= EXERCISE REQUIREMENTS =
Go through the entries one line at a time, and gather every line that has the word "will".

Collection entries
● ● ● ●

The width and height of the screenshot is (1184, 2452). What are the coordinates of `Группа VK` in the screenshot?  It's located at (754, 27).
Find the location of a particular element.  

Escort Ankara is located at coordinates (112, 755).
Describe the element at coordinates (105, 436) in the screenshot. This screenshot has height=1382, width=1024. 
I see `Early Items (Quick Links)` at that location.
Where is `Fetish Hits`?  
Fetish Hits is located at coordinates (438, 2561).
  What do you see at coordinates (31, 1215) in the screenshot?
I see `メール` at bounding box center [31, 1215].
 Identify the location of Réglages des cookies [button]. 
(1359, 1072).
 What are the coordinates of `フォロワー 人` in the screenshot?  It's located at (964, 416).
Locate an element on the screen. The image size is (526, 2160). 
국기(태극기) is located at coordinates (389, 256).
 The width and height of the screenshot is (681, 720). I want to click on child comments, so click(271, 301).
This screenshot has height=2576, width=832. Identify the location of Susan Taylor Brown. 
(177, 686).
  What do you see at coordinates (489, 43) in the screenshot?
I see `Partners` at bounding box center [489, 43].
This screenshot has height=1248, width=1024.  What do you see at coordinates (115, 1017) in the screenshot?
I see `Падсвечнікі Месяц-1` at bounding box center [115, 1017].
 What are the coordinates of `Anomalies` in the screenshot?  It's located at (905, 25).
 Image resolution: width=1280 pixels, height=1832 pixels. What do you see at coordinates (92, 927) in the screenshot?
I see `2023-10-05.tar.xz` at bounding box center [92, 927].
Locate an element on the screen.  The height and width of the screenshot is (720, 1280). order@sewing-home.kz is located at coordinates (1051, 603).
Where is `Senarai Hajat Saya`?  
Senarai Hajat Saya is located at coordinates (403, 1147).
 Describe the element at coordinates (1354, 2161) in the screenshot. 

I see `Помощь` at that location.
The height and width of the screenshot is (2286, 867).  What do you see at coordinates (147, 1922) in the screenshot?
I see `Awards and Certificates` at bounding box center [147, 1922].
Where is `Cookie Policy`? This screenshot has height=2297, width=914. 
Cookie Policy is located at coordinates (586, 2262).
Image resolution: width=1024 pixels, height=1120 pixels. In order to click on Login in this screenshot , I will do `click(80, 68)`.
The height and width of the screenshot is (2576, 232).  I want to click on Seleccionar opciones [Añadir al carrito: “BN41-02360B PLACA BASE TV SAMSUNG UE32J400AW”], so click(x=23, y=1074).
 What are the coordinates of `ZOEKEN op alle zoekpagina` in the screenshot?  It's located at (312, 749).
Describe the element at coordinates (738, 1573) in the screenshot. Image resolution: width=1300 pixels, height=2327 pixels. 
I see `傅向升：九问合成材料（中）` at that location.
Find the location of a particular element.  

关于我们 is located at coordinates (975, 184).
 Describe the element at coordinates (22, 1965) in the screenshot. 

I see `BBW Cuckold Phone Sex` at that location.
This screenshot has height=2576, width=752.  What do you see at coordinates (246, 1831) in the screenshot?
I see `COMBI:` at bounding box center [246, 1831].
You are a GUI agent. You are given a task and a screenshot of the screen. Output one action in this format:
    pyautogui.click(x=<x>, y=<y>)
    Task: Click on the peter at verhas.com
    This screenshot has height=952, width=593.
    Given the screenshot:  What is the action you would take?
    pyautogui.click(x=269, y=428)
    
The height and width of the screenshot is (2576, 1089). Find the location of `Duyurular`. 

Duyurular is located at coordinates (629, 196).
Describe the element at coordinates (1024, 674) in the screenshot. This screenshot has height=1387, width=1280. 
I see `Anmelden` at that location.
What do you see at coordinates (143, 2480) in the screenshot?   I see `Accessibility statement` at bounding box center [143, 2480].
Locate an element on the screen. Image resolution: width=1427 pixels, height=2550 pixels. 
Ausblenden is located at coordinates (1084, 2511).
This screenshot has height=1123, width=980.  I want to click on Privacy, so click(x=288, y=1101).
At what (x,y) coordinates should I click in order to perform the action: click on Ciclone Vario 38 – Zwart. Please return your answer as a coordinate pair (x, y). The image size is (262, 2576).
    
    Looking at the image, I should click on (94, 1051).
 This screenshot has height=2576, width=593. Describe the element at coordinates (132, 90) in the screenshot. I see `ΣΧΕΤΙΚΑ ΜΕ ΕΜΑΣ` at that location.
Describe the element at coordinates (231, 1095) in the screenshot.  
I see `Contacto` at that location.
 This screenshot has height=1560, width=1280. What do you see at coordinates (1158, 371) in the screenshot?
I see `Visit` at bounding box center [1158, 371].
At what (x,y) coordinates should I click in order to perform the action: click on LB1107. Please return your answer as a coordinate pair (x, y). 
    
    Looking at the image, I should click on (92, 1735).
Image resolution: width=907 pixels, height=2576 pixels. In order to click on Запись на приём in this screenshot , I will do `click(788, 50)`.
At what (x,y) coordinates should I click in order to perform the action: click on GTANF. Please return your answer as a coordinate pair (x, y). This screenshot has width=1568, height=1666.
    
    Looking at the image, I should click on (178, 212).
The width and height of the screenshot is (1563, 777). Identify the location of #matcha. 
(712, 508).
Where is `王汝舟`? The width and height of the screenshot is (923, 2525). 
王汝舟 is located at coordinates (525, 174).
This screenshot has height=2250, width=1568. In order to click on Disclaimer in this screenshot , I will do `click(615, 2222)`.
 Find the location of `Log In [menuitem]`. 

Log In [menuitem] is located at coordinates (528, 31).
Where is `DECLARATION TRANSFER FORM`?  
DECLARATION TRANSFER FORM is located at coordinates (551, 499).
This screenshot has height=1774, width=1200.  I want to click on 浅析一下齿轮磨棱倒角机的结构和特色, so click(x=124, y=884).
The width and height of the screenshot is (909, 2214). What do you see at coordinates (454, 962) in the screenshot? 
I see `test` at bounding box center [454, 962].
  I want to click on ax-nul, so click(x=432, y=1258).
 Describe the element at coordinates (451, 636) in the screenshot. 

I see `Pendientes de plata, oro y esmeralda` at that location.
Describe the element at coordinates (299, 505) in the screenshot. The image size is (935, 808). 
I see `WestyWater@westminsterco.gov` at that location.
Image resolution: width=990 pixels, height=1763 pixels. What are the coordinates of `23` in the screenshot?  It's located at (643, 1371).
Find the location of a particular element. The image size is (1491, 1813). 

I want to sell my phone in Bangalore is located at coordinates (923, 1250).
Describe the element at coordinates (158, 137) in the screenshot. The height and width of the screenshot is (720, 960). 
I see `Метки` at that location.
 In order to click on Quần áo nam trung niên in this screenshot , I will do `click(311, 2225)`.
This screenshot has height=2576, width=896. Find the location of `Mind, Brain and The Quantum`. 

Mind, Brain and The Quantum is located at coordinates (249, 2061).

● ● ● ●

= RESPONSE TO THE EXERCISE =
Image resolution: width=1024 pixels, height=1120 pixels. In order to click on Login in this screenshot , I will do `click(80, 68)`.
Image resolution: width=907 pixels, height=2576 pixels. In order to click on Запись на приём in this screenshot , I will do `click(788, 50)`.
This screenshot has height=2250, width=1568. In order to click on Disclaimer in this screenshot , I will do `click(615, 2222)`.
 In order to click on Quần áo nam trung niên in this screenshot , I will do `click(311, 2225)`.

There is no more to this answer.